Sovereign Debt Yields Fall Further Despite FOMC Minutes

February 23, 2017

10-year sovereign debt yields are down 5 basis points in The Netherlands, 4 bps in France (helped by a Macron/Bayrou political agreement to support one another against the Far Right), 3 bps in Britain, and 2 bps in the U.S. and Germany.

Minutes from the FOMC meeting of January 31/February 01 reveal a widely held predisposition to hike rates again sooner rather than later.

The dollar is below Tuesday closing levels but only modestly relative to the euro, yen, sterling, Swissie, and Canadian, New Zealand and Australian dollars.

Stock markets fell 0.4% in Australia and New Zealand, 0.3% in China and Hong Kong, and 0.1% in Japan. Equities also are trading a bit lower in Germany, Greece, and Switzerland.

Gold advanced 1.0% to $1,245.60 per ounce. Oil recovered 1.5% to $54.53, lifted by yesterday’s revelation of lower-than-assumed U.S. inventories.

The Bank of Korea’s policy interest rate, which has been 1.25% since a 25-basis point cut last June, was kept at that level. Officials observe moderate growth and inflation close to target.

Australian private business investment fell 2.1% last quarter, about four times greater than had been anticipated.

Japan’s indices of leading and coincident economic indicators in December were revised slightly downward, but the LEI still surpassed November’s level by 2.2 points and constitutes an 18-month high. The trend of the CEI is “improving.”

Japanese corporate service prices fell 0.5% last month and posted the same 0.5% 12-month rate of increase as in December.

Japanese stock and bond transactions last week generated a net JPY 482 billion capital outflow, more than reversing the JPY 466 billion inflow in the prior week.

The Japanese government’s monthly economic assessment was released. Overall, officials still see a moderate recovery with delayed improvement in spots. Within that view however, the assessment for personal consumption was downgraded for the first time since last March. Home construction was also downgraded, but business investment and imports were upgraded.

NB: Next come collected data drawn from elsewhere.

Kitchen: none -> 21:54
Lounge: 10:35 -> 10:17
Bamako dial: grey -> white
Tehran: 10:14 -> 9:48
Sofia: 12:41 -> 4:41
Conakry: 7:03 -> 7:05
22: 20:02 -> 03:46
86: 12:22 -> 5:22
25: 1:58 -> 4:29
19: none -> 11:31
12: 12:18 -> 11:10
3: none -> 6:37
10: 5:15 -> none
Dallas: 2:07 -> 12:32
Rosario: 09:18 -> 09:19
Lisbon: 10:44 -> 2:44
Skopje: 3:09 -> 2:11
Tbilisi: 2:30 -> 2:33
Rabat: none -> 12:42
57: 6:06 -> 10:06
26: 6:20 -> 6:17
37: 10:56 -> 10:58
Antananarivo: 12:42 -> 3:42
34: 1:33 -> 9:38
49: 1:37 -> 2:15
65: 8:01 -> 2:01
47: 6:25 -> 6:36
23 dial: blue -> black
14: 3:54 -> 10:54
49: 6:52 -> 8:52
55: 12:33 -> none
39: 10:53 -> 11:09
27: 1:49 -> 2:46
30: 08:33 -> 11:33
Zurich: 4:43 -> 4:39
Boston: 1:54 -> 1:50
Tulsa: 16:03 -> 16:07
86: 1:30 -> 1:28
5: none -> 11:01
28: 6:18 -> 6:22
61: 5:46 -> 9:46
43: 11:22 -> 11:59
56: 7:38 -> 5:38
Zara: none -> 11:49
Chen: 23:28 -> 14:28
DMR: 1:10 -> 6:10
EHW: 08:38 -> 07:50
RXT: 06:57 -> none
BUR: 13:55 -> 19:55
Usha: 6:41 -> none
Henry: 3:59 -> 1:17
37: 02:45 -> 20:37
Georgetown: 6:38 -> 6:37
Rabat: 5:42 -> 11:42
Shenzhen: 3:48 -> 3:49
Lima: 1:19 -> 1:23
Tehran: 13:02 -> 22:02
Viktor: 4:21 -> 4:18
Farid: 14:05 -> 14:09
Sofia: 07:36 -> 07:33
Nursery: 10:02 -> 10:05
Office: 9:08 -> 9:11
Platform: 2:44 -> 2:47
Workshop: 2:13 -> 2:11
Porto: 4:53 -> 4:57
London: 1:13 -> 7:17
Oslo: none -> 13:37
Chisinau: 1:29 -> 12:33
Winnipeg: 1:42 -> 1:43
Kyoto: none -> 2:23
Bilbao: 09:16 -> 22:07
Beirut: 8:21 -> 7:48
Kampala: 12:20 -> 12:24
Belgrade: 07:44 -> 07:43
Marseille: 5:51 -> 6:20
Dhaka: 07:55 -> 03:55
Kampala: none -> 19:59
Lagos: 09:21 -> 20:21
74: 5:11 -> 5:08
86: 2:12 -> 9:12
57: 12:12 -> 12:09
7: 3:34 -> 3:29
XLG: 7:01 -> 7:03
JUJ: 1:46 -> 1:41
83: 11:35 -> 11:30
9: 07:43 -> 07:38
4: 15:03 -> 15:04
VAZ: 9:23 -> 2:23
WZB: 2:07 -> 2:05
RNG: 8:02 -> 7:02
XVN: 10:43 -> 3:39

China’s leading and coincident economic indicators respectively increased by 1.1% and 0.9% in January. Consumer price inflation in Singapore tripled to 0.6% in January from 0.2% in December.

German real GDP expanded 0.4% last quarter and 1.2% year on year (1.7% after adjusting for variations in the number of business days). Between 3Q and 4Q, government spending and personal consumption rose 0.8% and 0.3%. Investment in machinery and equipment slid 0.1%, but construction rebounded 1.6%. Net exports exerted a 0.4 percentage point (ppt) drag, but inventories augmented GDP growth by 0.3 ppts. Real GDP climbed 1.8% in 2016 following a 1.5% rise in 2015. Nominal GDP was 2.5% higher in the fourth quarter than a year before and posted a 3.3% calendar year advance.

German consumer confidence unexpectedly fell to a reading of 10.0 in March from 10.2 in February but was higher than the November and December readings.

French overall business sentiment was unchanged in February. Manufacturing improved to the best reading since June 2011, but retail was weaker than in January.

Swiss industrial production sank 1.2% in the year to 4Q16, reversing a 1.1% third quarter-on-third quarter increase. Output in December was 0.1% less than a year earlier.

Italian retail sales unexpectedly fell 0.5% in December on top of a 0.7% drop in November and were 0.2% lower than at end-2015.

The Confederation of British Industries monthly distributive trades survey printed 17 points higher at +9 in February after plunging to -8 in January from +35 in December.

U.S. jobless insurance claims remained historically low at 244K last week and a 4-week average of 241K. The mystery continues to be that labor market tightness reflected in this data and in the sub-5% unemployment rate continues to coexist with historically mild growth in real hourly wage earnings.

The Chicago Fed National Activity Index fell 0.23 points to a 2-month low of -0.05 in January and was also below its year earlier level of +0.12.

The FHFA measure of U.S. housing prices increased 0.4% in December and 1.5% last quarter.